Title: Secrets of the People Whisperer
Author: Perry Wood
Publisher: Random House
ISBN: 184413563-2
Price: £9.99
Reviewer: Jonathan Senior

Subtitled “use the art of communication to enhance your own life and the lives of others” I initially feared that this would be one of “those books” where all you have to do is simply read it and not only would your own life change but also anyone you happened to meet would also live forever.

Unfortunately, life is not like that because as a wise man once said “if it’s easy, then it’s easy for everyone”…

The book itself is divided into 12 shortish chapters which are reasonable easy to read – no touchy feely stuff but sometime some profound observations on life (P.61 “it is important to arrange our words before they come out of our mouth, rather than throw a load or words out…which we then try to arrange into something sensible”).

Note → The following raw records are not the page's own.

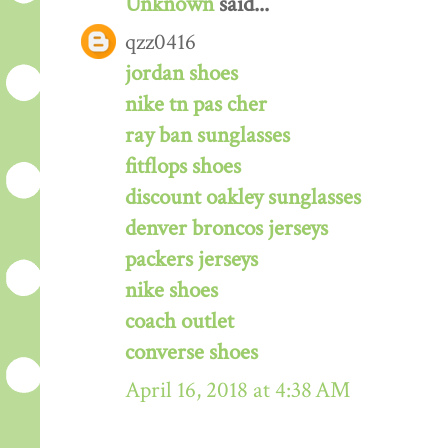
Unknown
said...
qzz0416
jordan shoes
nike tn pas cher
ray ban sunglasses
fitflops shoes
discount oakley sunglasses
denver broncos jerseys
packers jerseys
nike shoes
coach outlet
converse shoes
April 16, 2018 at 4:38 AM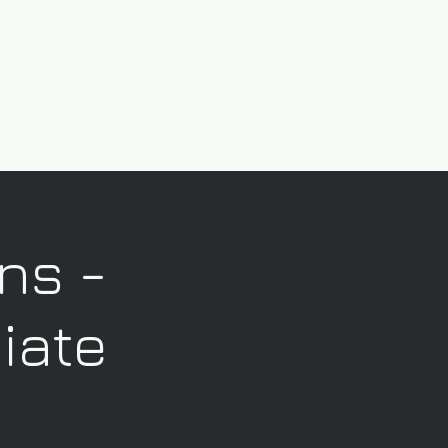
ns -
iate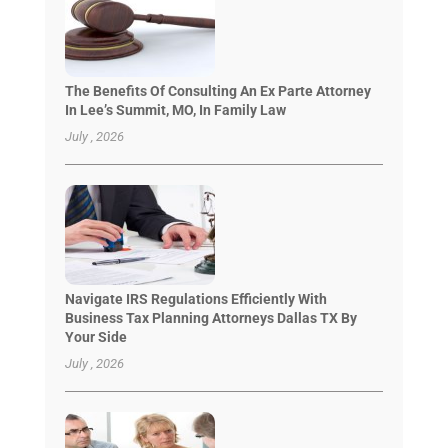
The Benefits Of Consulting An Ex Parte Attorney
In Lee’s Summit, MO, In Family Law
July , 2026
Navigate IRS Regulations Efficiently With
Business Tax Planning Attorneys Dallas TX By
Your Side
July , 2026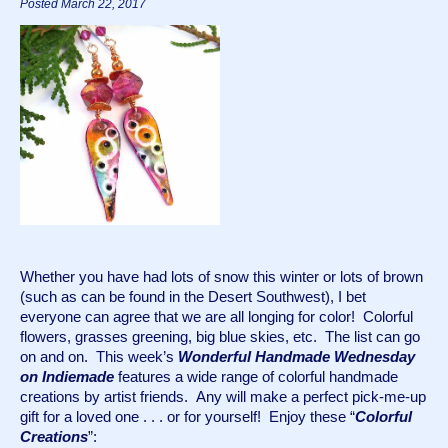
Posted March 22, 2017
Whether you have had lots of snow this winter or lots of brown 
(such as can be found in the Desert Southwest), I bet 
everyone can agree that we are all longing for color!  Colorful 
flowers, grasses greening, big blue skies, etc.  The list can go 
on and on.  This week’s 
Wonderful Handmade Wednesday 
on Indiemade
 features a wide range of colorful handmade 
creations by artist friends.  Any will make a perfect pick-me-up 
gift for a loved one . . . or for yourself!  Enjoy these “
Colorful 
Creations
”: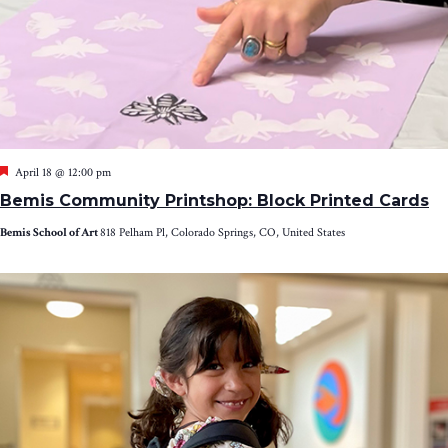
Featured
April 18 @ 12:00 pm
Bemis Community Printshop: Block Printed Cards
Bemis School of Art
818 Pelham Pl, Colorado Springs, CO, United States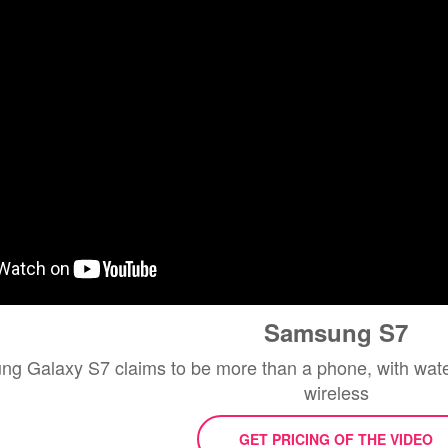
Samsung S7
 Galaxy S7 claims to be more than a phone, with water
wireless
GET PRICING OF THE VIDEO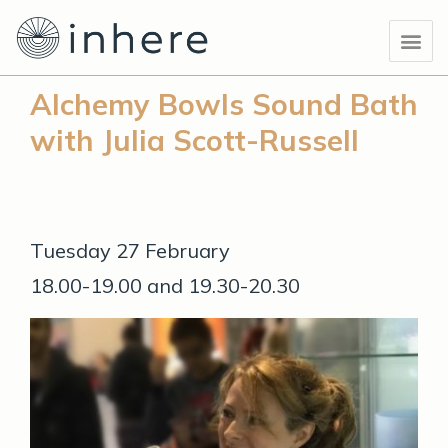
Skip
Me
to
content
Alchemy Bowls Sound Bath
with Julia Scott-Russell
Tuesday 27 February
18.00-19.00 and 19.30-20.30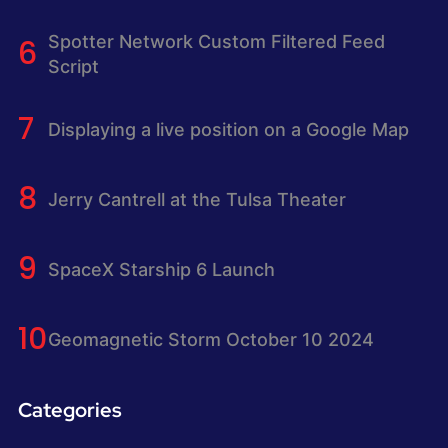
Spotter Network Custom Filtered Feed
Script
Displaying a live position on a Google Map
Jerry Cantrell at the Tulsa Theater
SpaceX Starship 6 Launch
Geomagnetic Storm October 10 2024
Categories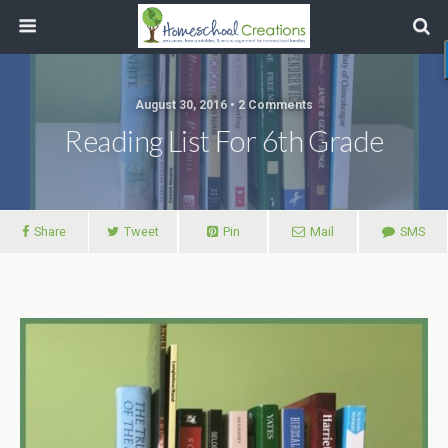
August 30, 2016 • 2 Comments
Reading List For 6th Grade
Share
Tweet
Pin
Mail
SMS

Perry does advise us, as with a lot of books of this genre, to read each chapter individually and contemplate rather than rushing through to the finish.

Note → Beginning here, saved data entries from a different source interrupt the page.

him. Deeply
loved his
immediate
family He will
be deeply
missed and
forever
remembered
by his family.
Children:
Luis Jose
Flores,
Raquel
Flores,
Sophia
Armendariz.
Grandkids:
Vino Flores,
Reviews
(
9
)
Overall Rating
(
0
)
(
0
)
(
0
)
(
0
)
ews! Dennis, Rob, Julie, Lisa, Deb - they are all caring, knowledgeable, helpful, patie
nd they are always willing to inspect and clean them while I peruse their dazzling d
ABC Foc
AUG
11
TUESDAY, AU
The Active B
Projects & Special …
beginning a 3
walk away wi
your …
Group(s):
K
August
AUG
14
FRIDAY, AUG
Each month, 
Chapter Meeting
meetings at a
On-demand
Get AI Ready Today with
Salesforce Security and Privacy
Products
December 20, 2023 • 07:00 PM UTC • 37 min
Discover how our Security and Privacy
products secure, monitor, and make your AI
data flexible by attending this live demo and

However, in order to have some lasting effect on the behaviour we exhibit, Perry laces each chapter with a series of “Things to do”. These are behaviours we should watch out for, be aware of or just tasks to do. This is where the real hard work is – to actually take some action. A particularly nasty one I suspect for many people is to record your own voice and listen to it until you are entirely comfortable with it.

One particular favourite of mine was chapter 8 – “create healthy boundaries” where he talks about “stuff”. When I went to school and college, difficult people were called…difficult people, now they have “issues”. Perry gives us a useful guide to dealing with people with “issues” and 21 suggestions for dealing with conflict. A further practical suggestion is to imagine you are a fly on the wall watching yourself and the other party arguing.

On the downside, and a really minor point, the annoying habit of insisting on including a number of comments in brackets (all with a ! mark after them !). The points are well enough made without needing to over emphasis them (!).

A further suggestion would be to include a list of further reading or websites to consult.

On the whole, a good read and with all the “things to do” probably a good six months to a year's work. Some very innovative suggestions at dealing with familiar problems and I’ll probably read it again and make the author very happy by actually trying to do some of the “things to do”.